Saved entries:
--------------------------------

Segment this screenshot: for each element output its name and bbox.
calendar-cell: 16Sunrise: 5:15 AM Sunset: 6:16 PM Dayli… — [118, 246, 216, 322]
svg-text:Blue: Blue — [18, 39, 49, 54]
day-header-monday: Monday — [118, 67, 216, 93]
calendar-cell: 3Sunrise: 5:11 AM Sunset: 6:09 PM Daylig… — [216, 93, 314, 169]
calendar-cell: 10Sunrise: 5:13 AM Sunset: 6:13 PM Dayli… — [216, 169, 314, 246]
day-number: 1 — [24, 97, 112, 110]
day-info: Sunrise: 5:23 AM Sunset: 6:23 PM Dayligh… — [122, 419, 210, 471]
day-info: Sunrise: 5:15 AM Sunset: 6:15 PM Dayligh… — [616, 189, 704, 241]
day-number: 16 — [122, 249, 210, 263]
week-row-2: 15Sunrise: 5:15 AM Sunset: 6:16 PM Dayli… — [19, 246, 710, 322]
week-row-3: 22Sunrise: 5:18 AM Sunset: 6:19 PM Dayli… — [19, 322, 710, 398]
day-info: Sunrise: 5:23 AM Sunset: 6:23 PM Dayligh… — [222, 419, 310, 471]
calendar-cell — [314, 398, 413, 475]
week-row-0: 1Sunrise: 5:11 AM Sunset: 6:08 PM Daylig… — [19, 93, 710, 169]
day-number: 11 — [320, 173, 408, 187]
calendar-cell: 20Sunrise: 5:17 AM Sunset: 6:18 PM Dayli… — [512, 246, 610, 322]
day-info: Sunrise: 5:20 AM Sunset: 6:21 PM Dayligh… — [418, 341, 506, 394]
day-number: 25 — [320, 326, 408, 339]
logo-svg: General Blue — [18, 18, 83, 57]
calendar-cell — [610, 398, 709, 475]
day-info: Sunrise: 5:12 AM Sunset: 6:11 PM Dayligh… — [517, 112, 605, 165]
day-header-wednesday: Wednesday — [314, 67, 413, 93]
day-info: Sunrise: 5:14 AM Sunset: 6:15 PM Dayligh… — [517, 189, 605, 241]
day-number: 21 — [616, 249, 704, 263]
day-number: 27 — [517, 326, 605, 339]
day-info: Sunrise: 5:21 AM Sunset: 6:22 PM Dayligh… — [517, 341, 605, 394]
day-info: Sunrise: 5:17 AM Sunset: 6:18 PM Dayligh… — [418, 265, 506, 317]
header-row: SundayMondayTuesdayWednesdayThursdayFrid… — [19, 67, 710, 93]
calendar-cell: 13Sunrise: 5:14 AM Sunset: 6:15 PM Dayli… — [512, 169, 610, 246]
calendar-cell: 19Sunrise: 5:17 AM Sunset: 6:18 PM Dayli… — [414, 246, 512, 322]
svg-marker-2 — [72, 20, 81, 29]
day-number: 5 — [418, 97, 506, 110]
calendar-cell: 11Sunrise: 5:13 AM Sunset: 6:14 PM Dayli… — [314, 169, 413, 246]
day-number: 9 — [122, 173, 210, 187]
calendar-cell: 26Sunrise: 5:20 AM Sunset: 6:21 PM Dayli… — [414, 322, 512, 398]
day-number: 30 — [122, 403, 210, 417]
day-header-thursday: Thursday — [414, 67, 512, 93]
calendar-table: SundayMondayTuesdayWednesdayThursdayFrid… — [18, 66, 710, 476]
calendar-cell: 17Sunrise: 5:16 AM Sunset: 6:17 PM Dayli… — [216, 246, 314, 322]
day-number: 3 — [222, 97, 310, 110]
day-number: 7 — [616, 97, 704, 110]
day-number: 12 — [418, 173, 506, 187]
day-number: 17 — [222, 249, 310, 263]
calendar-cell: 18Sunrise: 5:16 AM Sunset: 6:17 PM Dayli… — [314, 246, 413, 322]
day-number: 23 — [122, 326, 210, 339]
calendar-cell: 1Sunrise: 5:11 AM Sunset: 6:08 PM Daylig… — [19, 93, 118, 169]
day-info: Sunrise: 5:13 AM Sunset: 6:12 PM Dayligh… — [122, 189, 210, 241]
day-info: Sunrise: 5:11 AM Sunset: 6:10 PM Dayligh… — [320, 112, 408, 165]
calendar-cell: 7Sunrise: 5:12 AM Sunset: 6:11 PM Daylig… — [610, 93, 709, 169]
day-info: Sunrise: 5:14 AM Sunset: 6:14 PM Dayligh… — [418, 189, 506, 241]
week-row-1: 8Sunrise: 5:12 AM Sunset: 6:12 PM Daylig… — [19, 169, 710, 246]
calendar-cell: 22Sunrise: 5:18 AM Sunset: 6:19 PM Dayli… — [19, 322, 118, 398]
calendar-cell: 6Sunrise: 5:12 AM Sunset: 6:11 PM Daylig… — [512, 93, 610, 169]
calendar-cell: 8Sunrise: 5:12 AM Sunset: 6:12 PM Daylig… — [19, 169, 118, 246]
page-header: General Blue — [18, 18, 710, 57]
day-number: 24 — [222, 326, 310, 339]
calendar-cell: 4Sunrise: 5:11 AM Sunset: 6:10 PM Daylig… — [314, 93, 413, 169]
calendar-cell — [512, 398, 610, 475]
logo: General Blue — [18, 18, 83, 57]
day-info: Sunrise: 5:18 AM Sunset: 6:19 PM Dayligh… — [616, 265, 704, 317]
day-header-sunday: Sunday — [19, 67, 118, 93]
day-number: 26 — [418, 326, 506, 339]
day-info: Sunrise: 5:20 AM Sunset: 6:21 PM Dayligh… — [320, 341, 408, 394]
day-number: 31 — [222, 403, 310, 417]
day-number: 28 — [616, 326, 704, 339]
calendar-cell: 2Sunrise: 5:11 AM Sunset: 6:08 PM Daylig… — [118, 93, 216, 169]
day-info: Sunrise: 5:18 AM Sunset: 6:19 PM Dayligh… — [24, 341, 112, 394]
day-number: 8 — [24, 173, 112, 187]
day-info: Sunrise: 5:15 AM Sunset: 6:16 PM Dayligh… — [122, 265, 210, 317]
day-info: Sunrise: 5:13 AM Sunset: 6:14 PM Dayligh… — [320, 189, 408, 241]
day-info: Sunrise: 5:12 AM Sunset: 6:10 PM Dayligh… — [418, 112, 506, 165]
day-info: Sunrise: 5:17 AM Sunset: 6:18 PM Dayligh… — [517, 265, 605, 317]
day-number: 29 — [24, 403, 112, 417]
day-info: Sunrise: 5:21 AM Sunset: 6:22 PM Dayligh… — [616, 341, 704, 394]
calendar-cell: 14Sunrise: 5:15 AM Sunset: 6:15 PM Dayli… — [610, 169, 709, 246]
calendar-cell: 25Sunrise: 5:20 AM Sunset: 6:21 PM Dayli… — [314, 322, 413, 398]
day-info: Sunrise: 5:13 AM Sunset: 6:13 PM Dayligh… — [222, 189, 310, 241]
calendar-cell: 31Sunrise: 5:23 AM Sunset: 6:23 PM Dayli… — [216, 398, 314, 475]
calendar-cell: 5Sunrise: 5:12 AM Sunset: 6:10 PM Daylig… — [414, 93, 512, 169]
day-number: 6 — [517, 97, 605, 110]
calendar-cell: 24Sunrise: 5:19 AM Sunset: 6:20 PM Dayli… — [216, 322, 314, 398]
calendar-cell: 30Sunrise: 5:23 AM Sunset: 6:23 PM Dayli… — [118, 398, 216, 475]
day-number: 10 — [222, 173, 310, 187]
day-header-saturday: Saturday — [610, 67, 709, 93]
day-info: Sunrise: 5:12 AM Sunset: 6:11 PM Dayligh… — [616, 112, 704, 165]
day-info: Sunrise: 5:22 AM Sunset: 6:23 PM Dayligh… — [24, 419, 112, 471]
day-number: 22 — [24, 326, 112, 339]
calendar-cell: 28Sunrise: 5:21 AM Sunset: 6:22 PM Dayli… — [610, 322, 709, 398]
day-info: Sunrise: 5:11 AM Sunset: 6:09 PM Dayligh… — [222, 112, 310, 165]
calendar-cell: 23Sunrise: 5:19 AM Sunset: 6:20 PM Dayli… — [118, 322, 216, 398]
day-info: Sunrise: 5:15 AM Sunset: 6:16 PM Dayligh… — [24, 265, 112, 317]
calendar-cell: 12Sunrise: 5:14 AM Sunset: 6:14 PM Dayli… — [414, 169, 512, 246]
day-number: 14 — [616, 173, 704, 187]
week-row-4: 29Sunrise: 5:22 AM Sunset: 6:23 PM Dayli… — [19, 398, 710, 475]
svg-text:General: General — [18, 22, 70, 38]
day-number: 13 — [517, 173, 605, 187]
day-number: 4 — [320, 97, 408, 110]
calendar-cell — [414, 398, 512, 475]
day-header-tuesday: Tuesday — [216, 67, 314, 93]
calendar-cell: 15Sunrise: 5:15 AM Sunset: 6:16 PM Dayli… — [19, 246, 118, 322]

--------------------------------

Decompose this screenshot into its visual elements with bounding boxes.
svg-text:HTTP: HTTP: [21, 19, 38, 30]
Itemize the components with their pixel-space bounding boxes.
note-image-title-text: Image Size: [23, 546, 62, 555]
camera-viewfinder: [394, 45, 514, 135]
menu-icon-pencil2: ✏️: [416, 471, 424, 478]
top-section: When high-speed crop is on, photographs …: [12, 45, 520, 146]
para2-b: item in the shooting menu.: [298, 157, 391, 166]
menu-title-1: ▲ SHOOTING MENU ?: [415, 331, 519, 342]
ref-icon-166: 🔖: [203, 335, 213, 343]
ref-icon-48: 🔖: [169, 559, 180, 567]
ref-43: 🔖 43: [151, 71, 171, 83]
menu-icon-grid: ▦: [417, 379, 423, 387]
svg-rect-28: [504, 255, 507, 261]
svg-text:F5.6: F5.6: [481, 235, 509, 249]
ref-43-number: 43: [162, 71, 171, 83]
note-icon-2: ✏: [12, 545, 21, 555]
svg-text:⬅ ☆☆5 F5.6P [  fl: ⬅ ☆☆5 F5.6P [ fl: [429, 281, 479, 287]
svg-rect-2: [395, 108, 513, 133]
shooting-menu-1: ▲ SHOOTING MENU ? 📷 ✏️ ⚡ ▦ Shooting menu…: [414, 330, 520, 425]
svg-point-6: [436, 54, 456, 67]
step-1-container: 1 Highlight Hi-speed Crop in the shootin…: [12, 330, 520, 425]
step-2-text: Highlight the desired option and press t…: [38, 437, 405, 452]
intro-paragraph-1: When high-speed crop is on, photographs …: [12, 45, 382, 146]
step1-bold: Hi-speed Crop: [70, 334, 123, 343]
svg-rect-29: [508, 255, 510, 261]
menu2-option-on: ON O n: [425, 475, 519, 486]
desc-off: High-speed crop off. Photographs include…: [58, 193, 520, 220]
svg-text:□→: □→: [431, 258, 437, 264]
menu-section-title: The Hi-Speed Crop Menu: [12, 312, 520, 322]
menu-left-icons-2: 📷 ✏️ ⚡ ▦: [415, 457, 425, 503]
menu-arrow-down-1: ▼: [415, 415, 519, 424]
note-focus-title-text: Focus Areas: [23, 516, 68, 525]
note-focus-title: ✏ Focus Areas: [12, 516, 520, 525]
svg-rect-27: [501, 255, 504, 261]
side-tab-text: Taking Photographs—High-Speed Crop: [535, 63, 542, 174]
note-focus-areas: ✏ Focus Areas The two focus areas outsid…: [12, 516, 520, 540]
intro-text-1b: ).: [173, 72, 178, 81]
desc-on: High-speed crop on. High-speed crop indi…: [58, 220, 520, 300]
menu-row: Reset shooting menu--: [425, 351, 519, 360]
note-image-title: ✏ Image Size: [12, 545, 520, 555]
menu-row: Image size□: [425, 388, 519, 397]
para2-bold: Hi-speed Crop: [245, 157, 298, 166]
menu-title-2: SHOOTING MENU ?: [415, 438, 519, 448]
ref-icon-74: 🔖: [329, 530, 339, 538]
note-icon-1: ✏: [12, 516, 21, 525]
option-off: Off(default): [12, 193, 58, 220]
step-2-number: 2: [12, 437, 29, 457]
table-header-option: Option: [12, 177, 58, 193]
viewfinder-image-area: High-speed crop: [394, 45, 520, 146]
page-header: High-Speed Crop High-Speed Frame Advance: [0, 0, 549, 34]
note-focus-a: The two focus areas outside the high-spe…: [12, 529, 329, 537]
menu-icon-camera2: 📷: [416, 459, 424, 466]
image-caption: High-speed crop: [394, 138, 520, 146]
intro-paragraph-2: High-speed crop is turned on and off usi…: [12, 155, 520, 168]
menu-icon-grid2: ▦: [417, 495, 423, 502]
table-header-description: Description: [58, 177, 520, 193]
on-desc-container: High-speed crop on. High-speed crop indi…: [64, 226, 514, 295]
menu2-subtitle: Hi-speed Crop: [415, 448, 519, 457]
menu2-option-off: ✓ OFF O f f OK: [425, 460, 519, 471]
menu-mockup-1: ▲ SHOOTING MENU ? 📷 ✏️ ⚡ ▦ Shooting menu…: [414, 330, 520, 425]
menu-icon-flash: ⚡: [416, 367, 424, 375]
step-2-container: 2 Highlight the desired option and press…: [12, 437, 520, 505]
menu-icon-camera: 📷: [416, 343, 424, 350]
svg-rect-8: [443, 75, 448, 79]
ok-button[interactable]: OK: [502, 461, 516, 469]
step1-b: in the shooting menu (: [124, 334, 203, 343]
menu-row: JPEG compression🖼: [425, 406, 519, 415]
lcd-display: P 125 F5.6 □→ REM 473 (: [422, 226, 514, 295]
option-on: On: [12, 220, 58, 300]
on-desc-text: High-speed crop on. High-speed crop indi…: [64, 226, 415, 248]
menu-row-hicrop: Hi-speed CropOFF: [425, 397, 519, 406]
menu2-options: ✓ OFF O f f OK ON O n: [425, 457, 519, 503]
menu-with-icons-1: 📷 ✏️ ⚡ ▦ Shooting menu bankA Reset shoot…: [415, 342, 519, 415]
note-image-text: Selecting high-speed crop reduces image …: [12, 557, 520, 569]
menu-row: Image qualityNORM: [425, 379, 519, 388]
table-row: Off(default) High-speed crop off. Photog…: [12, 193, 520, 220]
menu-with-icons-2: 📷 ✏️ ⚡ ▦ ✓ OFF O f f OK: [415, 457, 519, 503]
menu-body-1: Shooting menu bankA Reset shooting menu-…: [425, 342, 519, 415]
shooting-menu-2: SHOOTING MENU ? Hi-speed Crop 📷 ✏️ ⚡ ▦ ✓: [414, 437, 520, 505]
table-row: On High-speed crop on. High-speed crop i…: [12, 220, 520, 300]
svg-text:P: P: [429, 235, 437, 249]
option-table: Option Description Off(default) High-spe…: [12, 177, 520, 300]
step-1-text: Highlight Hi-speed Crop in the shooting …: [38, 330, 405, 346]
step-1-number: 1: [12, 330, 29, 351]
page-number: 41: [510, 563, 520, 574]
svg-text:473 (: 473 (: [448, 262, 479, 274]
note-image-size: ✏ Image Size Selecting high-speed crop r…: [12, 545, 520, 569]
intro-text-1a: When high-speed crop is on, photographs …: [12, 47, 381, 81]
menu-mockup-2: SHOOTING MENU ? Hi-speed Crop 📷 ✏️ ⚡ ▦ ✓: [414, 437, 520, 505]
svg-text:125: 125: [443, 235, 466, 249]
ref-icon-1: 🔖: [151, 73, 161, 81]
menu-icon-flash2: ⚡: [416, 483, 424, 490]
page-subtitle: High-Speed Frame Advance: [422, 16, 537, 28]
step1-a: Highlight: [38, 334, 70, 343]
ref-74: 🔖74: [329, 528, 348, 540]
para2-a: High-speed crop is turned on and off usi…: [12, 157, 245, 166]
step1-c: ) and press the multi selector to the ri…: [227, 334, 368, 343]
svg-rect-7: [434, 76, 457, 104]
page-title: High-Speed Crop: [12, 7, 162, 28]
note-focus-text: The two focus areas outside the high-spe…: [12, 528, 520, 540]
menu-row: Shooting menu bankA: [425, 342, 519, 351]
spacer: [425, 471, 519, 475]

--------------------------------

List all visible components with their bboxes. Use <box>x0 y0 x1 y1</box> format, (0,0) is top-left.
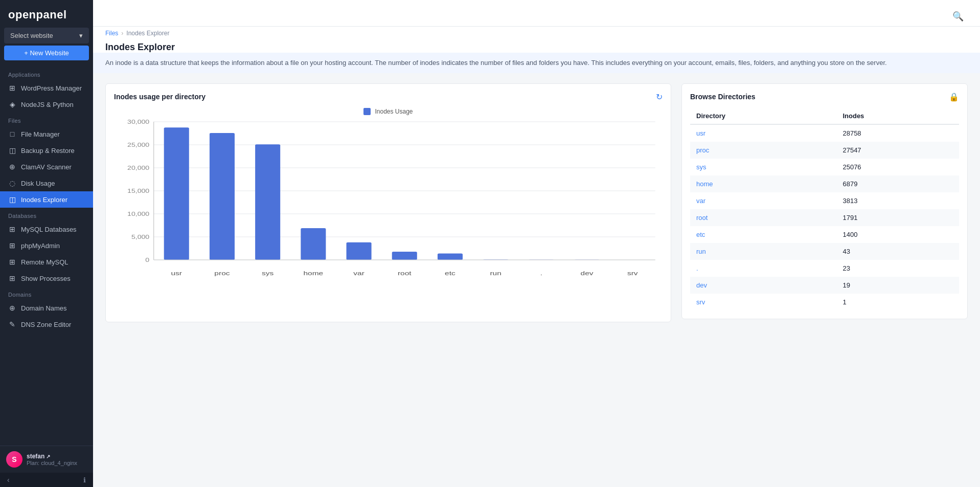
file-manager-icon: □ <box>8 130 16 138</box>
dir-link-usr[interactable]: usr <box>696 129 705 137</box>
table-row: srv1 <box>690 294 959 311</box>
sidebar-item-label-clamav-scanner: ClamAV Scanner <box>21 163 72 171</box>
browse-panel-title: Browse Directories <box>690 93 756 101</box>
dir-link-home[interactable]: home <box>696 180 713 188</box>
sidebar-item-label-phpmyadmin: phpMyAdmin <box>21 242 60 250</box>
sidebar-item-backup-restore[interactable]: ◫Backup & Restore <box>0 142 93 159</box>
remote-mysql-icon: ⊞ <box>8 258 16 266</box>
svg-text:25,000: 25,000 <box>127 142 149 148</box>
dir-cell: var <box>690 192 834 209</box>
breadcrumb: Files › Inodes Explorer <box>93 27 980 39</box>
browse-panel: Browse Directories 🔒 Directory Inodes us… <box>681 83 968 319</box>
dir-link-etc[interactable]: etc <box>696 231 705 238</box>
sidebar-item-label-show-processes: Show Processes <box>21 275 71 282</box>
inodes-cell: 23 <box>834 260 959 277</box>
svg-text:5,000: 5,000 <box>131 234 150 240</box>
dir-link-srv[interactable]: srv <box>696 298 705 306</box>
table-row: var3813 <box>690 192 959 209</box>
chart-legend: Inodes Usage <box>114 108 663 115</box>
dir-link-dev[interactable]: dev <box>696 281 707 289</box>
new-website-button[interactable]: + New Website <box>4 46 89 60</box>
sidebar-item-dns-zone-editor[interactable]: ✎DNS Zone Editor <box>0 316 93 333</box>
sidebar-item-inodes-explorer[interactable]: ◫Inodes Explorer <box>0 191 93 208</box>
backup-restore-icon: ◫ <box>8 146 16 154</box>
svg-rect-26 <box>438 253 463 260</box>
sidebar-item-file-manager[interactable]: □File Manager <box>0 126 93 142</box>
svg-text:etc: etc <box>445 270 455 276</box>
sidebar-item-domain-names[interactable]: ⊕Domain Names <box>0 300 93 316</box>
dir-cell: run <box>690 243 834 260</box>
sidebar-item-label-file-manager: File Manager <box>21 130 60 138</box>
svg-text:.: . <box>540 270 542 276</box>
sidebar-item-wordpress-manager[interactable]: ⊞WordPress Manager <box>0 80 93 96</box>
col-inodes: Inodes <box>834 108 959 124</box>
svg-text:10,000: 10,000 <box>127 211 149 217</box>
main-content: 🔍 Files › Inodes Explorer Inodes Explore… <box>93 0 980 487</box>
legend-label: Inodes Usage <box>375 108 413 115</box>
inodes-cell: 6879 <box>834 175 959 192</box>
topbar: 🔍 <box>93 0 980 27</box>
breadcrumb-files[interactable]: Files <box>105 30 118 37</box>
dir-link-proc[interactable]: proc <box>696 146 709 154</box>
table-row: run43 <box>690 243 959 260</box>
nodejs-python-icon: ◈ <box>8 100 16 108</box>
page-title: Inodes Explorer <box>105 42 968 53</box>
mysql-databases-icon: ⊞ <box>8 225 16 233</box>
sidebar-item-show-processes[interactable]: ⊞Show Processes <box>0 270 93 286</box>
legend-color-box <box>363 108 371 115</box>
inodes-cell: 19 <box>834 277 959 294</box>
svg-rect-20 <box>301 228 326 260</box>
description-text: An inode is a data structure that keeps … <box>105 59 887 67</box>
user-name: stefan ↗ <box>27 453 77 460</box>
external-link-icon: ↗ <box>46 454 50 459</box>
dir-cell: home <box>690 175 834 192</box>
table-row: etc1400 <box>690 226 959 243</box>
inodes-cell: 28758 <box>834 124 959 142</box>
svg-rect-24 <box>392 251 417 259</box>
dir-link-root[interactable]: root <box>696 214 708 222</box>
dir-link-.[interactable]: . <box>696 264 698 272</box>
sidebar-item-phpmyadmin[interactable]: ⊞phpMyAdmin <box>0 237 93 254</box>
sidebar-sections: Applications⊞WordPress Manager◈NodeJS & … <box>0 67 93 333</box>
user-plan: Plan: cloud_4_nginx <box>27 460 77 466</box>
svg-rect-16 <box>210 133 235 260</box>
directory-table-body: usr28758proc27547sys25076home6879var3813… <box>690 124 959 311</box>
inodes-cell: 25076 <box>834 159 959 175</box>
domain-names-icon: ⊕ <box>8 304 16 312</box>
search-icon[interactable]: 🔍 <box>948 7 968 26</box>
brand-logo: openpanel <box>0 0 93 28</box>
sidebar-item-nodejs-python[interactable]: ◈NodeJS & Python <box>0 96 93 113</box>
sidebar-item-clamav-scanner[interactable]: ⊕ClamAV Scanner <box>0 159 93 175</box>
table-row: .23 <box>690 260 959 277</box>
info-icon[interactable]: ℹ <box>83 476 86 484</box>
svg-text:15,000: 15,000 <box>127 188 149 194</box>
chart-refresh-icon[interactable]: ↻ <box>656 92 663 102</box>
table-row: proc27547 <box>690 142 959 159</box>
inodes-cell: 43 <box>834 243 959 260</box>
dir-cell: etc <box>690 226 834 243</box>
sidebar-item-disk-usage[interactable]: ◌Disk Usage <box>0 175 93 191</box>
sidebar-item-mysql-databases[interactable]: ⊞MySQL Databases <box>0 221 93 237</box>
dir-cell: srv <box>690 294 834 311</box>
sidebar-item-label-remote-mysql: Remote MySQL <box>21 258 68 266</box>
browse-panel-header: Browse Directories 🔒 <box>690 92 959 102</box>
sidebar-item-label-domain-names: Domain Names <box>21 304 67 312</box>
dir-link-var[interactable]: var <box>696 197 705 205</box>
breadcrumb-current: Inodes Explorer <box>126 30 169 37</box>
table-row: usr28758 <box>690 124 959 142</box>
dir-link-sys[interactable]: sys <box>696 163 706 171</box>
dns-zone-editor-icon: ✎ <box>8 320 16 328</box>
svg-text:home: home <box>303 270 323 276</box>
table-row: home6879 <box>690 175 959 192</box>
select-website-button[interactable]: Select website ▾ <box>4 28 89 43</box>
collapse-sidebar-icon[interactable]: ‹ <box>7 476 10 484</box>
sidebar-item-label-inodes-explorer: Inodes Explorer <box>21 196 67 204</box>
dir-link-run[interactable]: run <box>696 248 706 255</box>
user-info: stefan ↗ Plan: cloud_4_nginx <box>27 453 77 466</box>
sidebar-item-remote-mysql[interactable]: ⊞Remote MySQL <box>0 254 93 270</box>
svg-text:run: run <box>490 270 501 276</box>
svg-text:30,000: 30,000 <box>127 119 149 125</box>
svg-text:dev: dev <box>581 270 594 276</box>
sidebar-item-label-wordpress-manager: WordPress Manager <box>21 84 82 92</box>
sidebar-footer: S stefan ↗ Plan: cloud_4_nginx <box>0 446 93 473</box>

--------------------------------

INSTRUCTIONS TO FOLLOW: Check every line above for the string "restore" and state how many have it, with no other words.

TASK RESPONSE: 2